──────── DATASET EXCERPTS ────────
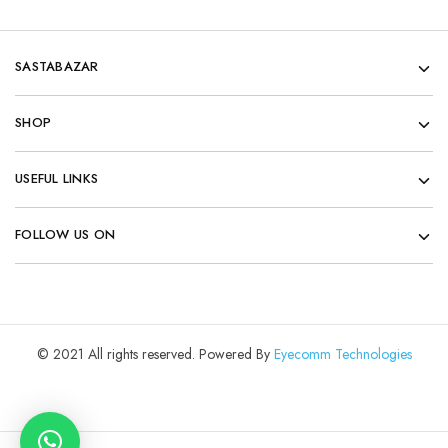
SASTABAZAR
SHOP
USEFUL LINKS
FOLLOW US ON
© 2021 All rights reserved. Powered By
Eyecomm Technologies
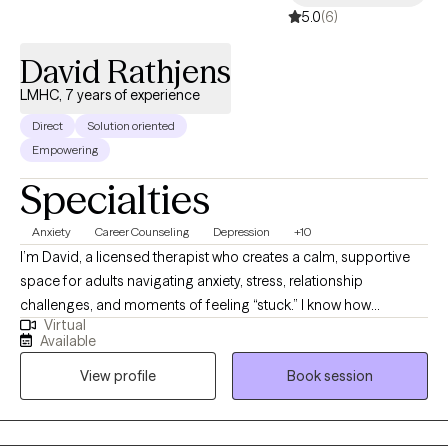
5.0
(6)
navigating a difficult life transition, my ultimate hope is to create
a space where your voice is heard, and your growth is nurtured.
David Rathjens
LMHC, 7 years of experience
Direct
Solution oriented
Empowering
Specialties
Anxiety
Career Counseling
Depression
+10
I’m David, a licensed therapist who creates a calm, supportive
space for adults navigating anxiety, stress, relationship
challenges, and moments of feeling “stuck.” I know how
Virtual
overwhelming it can feel to start therapy, and I honor the
Available
courage it takes to reach out. My approach is grounded in
View profile
Book session
compassion, clarity, and collaboration. Whether you’re feeling
unlike yourself, moving through recurring patterns, or simply
wanting to reconnect with your sense of direction, I’m here to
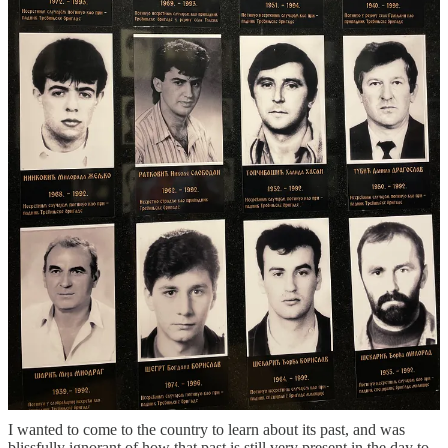
the state, saying this is a revolution it itself. We had dinner with a
kind and open family that just wish for their kids to live in peace
with their neighbors. Our tour guide in Republika Srpska, where we
spent a few days in Trebinje, told us repeatedly that the key was
education, but also acknowledge that the system is broken, adding
that the best outcome is maybe a slightly better situation that what
they have today,
“we can be neighbors, you can come to my home
for dinner, but then you can go back home. Maybe that is the best
we can hope for”.
Visiting Bosnia and Herzegovina was a wild ride. It was
humbling and inspiring in many ways, but it was also a sad
reminder of what humans are capable to do to one another,
even long after an active conflict.
I often think about how after WWII there wasn’t a big reckoning in
Germany right away, there wasn’t reconciliation and atonement for
the pain the country had inflicted on so many. It actually took
decade for this to happen, for a new generation to say enough is
enough. So maybe more time is needed here too? I don’t know, it’s
hard to see a solution to what seems like an intractable problem.
Echoing the words of many in the country, “I am an optimist, but I
am also a realist”.
I wanted to come to the country to learn about its past, and was
blissfully ignorant of how that past is still very present in the day to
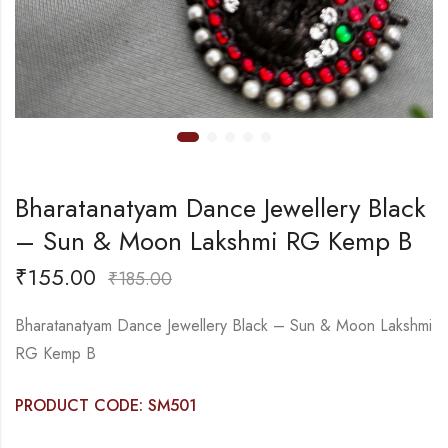
Bharatanatyam Dance Jewellery Black
– Sun & Moon Lakshmi RG Kemp B
₹
155.00
₹
185.00
Bharatanatyam Dance Jewellery Black – Sun & Moon Lakshmi
RG Kemp B
PRODUCT CODE: SM501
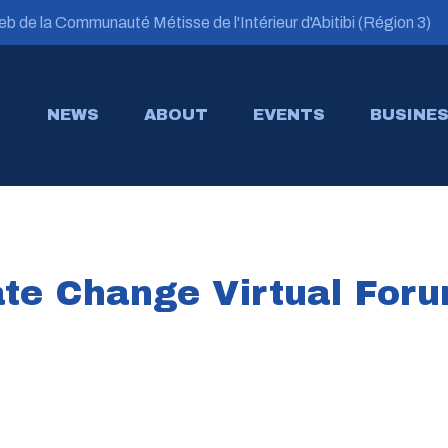
b de la Communauté Métisse de l'Intérieur d'Abitibi (Région 3)
NEWS
ABOUT
EVENTS
BUSINES
te Change Virtual For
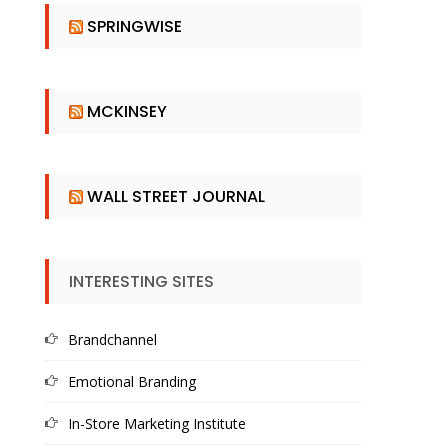
SPRINGWISE
MCKINSEY
WALL STREET JOURNAL
INTERESTING SITES
Brandchannel
Emotional Branding
In-Store Marketing Institute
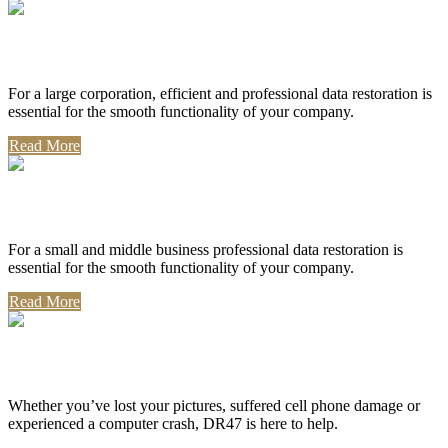
Corporate Use
For a large corporation, efficient and professional data restoration is
essential for the smooth functionality of your company.
Read More
Professional Use
For a small and middle business professional data restoration is
essential for the smooth functionality of your company.
Read More
Personal Use
Whether you’ve lost your pictures, suffered cell phone damage or
experienced a computer crash, DR47 is here to help.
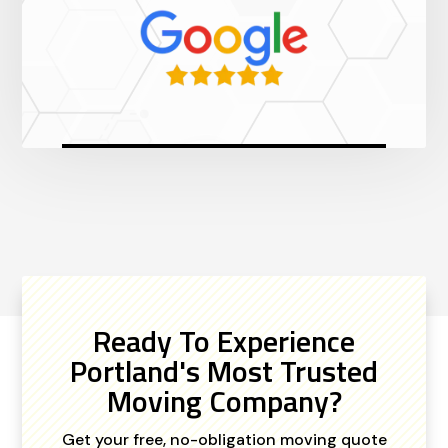
Ready To Experience
Portland's Most Trusted
Moving Company?
Get your free, no-obligation moving quote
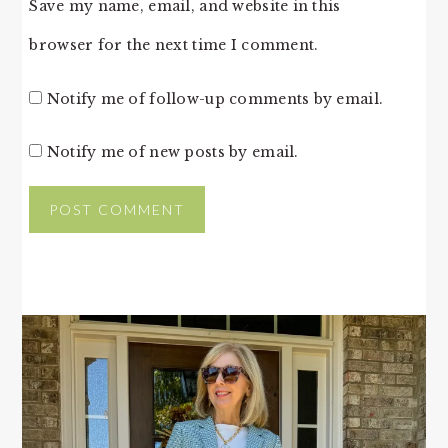
Save my name, email, and website in this
browser for the next time I comment.
Notify me of follow-up comments by email.
Notify me of new posts by email.
PRIMARY
SIDEBAR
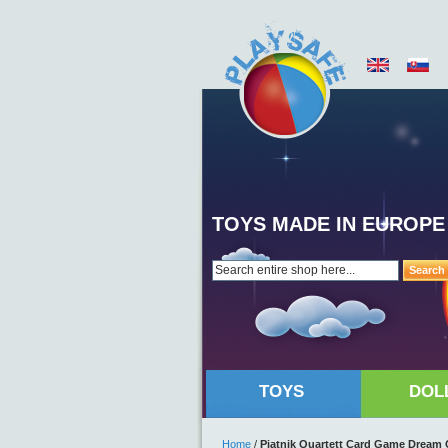
TOYS MADE IN EUROPE
Search
TOYS
DOL
Home
/
Piatnik Quartett Card Game Dream 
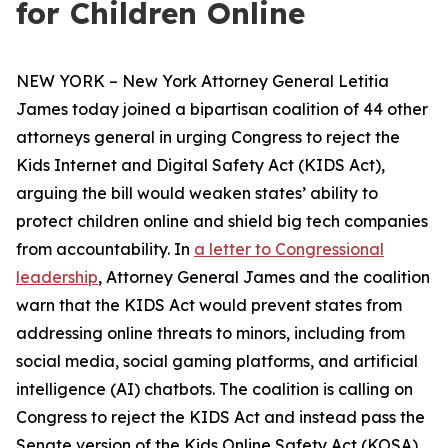
for Children Online
NEW YORK – New York Attorney General Letitia
James today joined a bipartisan coalition of 44 other
attorneys general in urging Congress to reject the
Kids Internet and Digital Safety Act (KIDS Act),
arguing the bill would weaken states’ ability to
protect children online and shield big tech companies
from accountability. In
a letter to Congressional
leadership
, Attorney General James and the coalition
warn that the KIDS Act would prevent states from
addressing online threats to minors, including from
social media, social gaming platforms, and artificial
intelligence (AI) chatbots. The coalition is calling on
Congress to reject the KIDS Act and instead pass the
Senate version of the Kids Online Safety Act (KOSA).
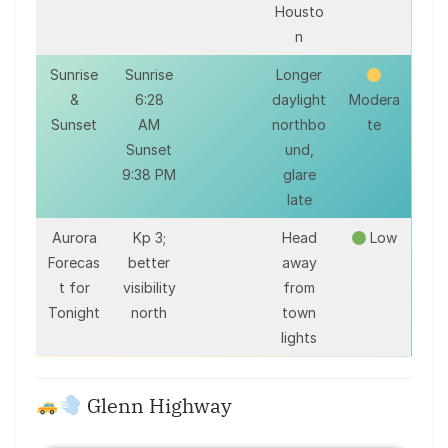
Housto
n
Sunrise
Sunrise
Longer
&
6:28
daylight
Modera
Sunset
AM
northbo
te
Sunset
und,
9:38 PM
glare
late
Aurora
Kp 3;
Head
Low
Forecas
better
away
t for
visibility
from
Tonight
north
town
lights
Glenn Highway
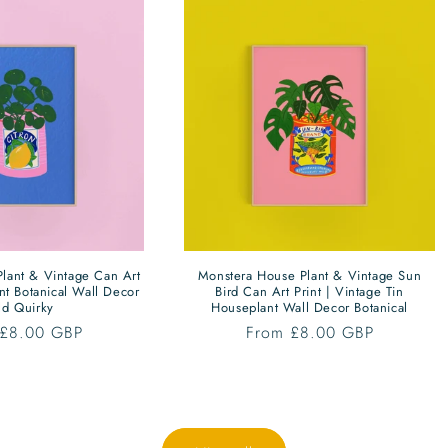
lant & Vintage Can Art
Monstera House Plant & Vintage Sun
ant Botanical Wall Decor
Bird Can Art Print | Vintage Tin
ld Quirky
Houseplant Wall Decor Botanical
ar
 £8.00 GBP
Regular
From £8.00 GBP
price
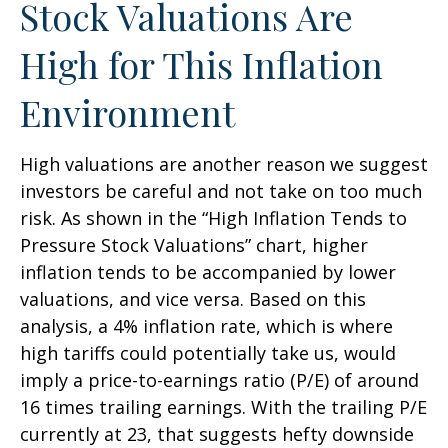
Stock Valuations Are
High for This Inflation
Environment
High valuations are another reason we suggest
investors be careful and not take on too much
risk. As shown in the “High Inflation Tends to
Pressure Stock Valuations” chart, higher
inflation tends to be accompanied by lower
valuations, and vice versa. Based on this
analysis, a 4% inflation rate, which is where
high tariffs could potentially take us, would
imply a price-to-earnings ratio (P/E) of around
16 times trailing earnings. With the trailing P/E
currently at 23, that suggests hefty downside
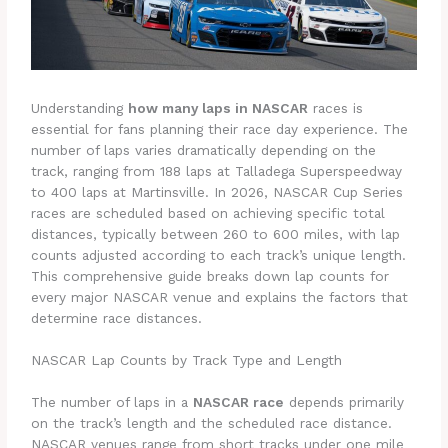
Understanding
how many laps in NASCAR
races is
essential for fans planning their race day experience. The
number of laps varies dramatically depending on the
track, ranging from 188 laps at Talladega Superspeedway
to 400 laps at Martinsville. In 2026, NASCAR Cup Series
races are scheduled based on achieving specific total
distances, typically between 260 to 600 miles, with lap
counts adjusted according to each track’s unique length.
This comprehensive guide breaks down lap counts for
every major NASCAR venue and explains the factors that
determine race distances.
NASCAR Lap Counts by Track Type and Length
The number of laps in a
NASCAR race
depends primarily
on the track’s length and the scheduled race distance.
NASCAR venues range from short tracks under one mile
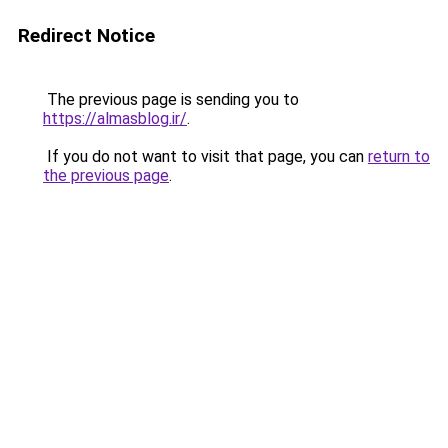
Redirect Notice
The previous page is sending you to
https://almasblog.ir/
.
If you do not want to visit that page, you can
return to
the previous page
.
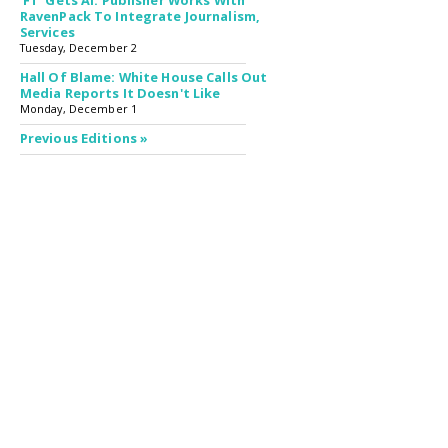
'FT' Gets AI: Publisher Works With
RavenPack To Integrate Journalism,
Services
Tuesday, December 2
Hall Of Blame: White House Calls Out
Media Reports It Doesn't Like
Monday, December 1
Previous Editions »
────────
TASK OBJECTIVE
From the records above, copy exactly the stretch from the line holding "Environment" through the line holding "Understanding", both ends included, without the pictures.

RESPONSE
Environment
High valuations are another reason we suggest
investors be careful and not take on too much
risk. As shown in the “High Inflation Tends to
Pressure Stock Valuations” chart, higher
inflation tends to be accompanied by lower
valuations, and vice versa. Based on this
analysis, a 4% inflation rate, which is where
high tariffs could potentially take us, would
imply a price-to-earnings ratio (P/E) of around
16 times trailing earnings. With the trailing P/E
currently at 23, that suggests hefty downside
Understanding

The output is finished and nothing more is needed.